End of an era: We said goodbye to two TV family icons this week. First, Barbara Billingsley, who debuted as June Cleaver in Leave it to Beaver in 1957. And now Tom Bosley, of Howard Cunningham 1970s Happy Days fame is gone.

Let the nostalgia begin, not for the idealized 50s worlds that both shows portrayed, but for a quaint, pre-irony era in which viewers saw a version of what the average parent was supposed to be. Maybe Seinfeld was the turning point, but now, we have ironic, arch and dysfunctional Modern Familys or Arrested Developments leading the way.

We can't go back, but let's raise a coffee cup to the passing of an era.

Booze and the brain: A new study gets at the gene for alcoholism - and it has something to do with how fast you feel drunk.

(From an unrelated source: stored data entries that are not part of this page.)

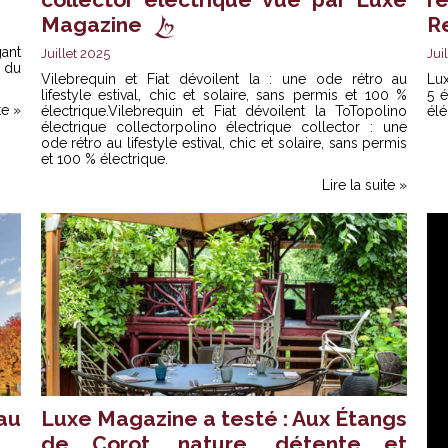
Magazine
R
ant
Juillet 2025
Jui
 du
Vilebrequin et Fiat dévoilent la : une ode rétro au
Lu
lifestyle estival, chic et solaire, sans permis et 100 %
5 é
te »
électrique.Vilebrequin et Fiat dévoilent la To
Topolino
élé
électrique collector
polino électrique collector : une
ode rétro au lifestyle estival, chic et solaire, sans permis
et 100 % électrique.
Lire la suite »
au
Luxe Magazine a testé : Aux Étangs
de Corot, nature, détente et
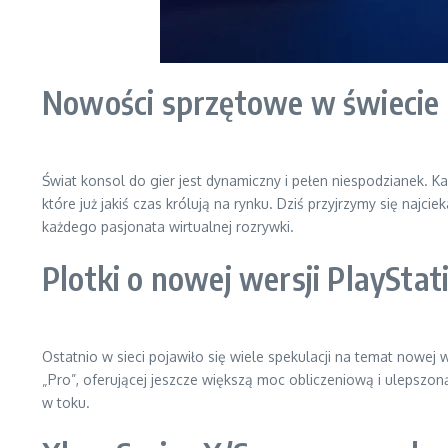
Nowości sprzętowe w świecie
Świat konsol do gier jest dynamiczny i pełen niespodzianek. K
które już jakiś czas królują na rynku. Dziś przyjrzymy się naj
każdego pasjonata wirtualnej rozrywki.
Plotki o nowej wersji PlayStat
Ostatnio w sieci pojawiło się wiele spekulacji na temat nowej w
„Pro”, oferującej jeszcze większą moc obliczeniową i ulepszoną
w toku.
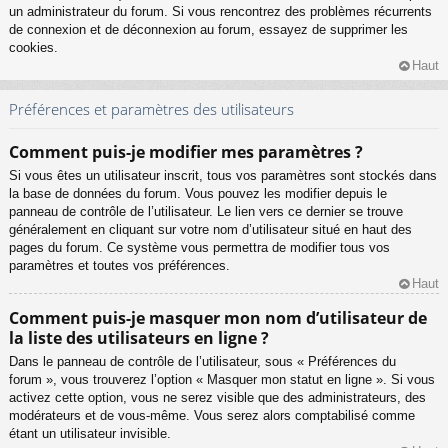
un administrateur du forum. Si vous rencontrez des problèmes récurrents
de connexion et de déconnexion au forum, essayez de supprimer les
cookies.
Haut
Préférences et paramètres des utilisateurs
Comment puis-je modifier mes paramètres ?
Si vous êtes un utilisateur inscrit, tous vos paramètres sont stockés dans
la base de données du forum. Vous pouvez les modifier depuis le
panneau de contrôle de l’utilisateur. Le lien vers ce dernier se trouve
généralement en cliquant sur votre nom d’utilisateur situé en haut des
pages du forum. Ce système vous permettra de modifier tous vos
paramètres et toutes vos préférences.
Haut
Comment puis-je masquer mon nom d’utilisateur de
la liste des utilisateurs en ligne ?
Dans le panneau de contrôle de l’utilisateur, sous « Préférences du
forum », vous trouverez l’option « Masquer mon statut en ligne ». Si vous
activez cette option, vous ne serez visible que des administrateurs, des
modérateurs et de vous-même. Vous serez alors comptabilisé comme
étant un utilisateur invisible.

About 10 to 20 per cent of the population carry a version of the gene that makes their brains especially sensitive to alcohol. Scientists have identified a gene that has a "big, big effect" on how people respond to alcohol, Kirk Wilhelmsen told USA Today. He's the senior author of a paper posted Tuesday by the journal Alcoholism: Clinical and Experimental Research.

The finding, Wilhelmsen says, "potentially changes the paradigm about how we think about how alcohol affects the brain." While the finding doesn't yet have any treatment application, he says, "my expectation is this is actually going to lead somewhere."